Transcribe the data below verbatim from the line with "инфраструктурное ПО — наиболее" to the line with "plotnou 100x100x4". Include both of those lines.

→ DATASET EXCERPTS
--- START ---
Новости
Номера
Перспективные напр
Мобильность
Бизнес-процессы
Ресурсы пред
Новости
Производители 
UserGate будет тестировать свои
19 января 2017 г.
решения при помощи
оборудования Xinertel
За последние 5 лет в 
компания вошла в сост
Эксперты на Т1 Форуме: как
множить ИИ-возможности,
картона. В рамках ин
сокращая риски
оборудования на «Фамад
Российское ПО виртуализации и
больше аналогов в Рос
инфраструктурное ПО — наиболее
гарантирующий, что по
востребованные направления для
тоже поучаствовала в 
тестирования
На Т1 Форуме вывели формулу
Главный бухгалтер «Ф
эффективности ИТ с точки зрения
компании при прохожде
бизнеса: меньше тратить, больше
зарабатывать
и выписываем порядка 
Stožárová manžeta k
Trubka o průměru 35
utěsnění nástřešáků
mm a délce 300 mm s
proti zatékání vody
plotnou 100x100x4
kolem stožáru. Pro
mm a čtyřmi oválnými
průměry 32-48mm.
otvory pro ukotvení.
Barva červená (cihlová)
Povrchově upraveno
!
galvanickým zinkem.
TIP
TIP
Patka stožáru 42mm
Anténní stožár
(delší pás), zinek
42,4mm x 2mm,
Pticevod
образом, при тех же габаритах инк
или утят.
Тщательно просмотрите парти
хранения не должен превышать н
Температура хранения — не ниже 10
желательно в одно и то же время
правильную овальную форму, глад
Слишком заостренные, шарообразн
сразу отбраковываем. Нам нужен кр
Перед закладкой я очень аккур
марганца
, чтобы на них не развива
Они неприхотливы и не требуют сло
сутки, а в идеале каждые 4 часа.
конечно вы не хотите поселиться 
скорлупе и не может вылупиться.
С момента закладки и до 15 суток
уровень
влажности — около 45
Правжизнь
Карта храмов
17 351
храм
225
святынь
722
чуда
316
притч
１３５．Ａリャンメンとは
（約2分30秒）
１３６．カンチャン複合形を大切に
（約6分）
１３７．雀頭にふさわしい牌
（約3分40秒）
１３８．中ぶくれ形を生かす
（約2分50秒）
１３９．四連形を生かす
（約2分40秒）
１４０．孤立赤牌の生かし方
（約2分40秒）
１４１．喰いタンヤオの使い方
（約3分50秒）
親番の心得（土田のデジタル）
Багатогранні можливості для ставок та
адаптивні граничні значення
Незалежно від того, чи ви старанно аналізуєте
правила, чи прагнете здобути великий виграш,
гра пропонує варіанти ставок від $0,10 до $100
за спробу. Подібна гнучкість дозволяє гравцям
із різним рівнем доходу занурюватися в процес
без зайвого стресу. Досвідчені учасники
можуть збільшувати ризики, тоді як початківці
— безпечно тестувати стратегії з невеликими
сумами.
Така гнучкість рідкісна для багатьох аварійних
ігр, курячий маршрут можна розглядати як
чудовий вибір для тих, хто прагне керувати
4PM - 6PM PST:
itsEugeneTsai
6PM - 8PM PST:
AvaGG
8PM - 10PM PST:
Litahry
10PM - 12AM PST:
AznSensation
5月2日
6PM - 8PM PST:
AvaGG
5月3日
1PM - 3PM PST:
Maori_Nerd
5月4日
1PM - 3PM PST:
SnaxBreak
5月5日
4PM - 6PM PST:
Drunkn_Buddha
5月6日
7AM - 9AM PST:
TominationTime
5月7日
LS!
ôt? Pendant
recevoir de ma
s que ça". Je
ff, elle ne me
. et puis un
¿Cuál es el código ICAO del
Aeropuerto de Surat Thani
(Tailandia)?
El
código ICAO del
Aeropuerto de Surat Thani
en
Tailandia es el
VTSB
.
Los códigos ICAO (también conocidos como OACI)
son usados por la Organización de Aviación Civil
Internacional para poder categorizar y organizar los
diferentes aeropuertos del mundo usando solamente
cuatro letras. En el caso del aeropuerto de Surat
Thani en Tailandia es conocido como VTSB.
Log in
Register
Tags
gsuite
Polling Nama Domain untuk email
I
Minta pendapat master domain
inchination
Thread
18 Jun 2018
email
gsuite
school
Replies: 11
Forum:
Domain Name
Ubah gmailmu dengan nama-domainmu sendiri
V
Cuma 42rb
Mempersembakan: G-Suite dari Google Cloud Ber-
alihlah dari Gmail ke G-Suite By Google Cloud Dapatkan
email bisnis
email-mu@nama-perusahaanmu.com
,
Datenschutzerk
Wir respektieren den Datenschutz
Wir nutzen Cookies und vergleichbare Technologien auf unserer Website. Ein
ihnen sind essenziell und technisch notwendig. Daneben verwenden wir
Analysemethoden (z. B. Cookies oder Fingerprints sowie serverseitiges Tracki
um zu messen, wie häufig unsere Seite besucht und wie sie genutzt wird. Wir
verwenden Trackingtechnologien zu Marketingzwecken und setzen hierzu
--- END ---
→ RESPONSE AREA
инфраструктурное ПО — наиболее
гарантирующий, что по
востребованные направления для
тоже поучаствовала в 
тестирования
На Т1 Форуме вывели формулу
Главный бухгалтер «Ф
эффективности ИТ с точки зрения
компании при прохожде
бизнеса: меньше тратить, больше
зарабатывать
и выписываем порядка 
Stožárová manžeta k
Trubka o průměru 35
utěsnění nástřešáků
mm a délce 300 mm s
proti zatékání vody
plotnou 100x100x4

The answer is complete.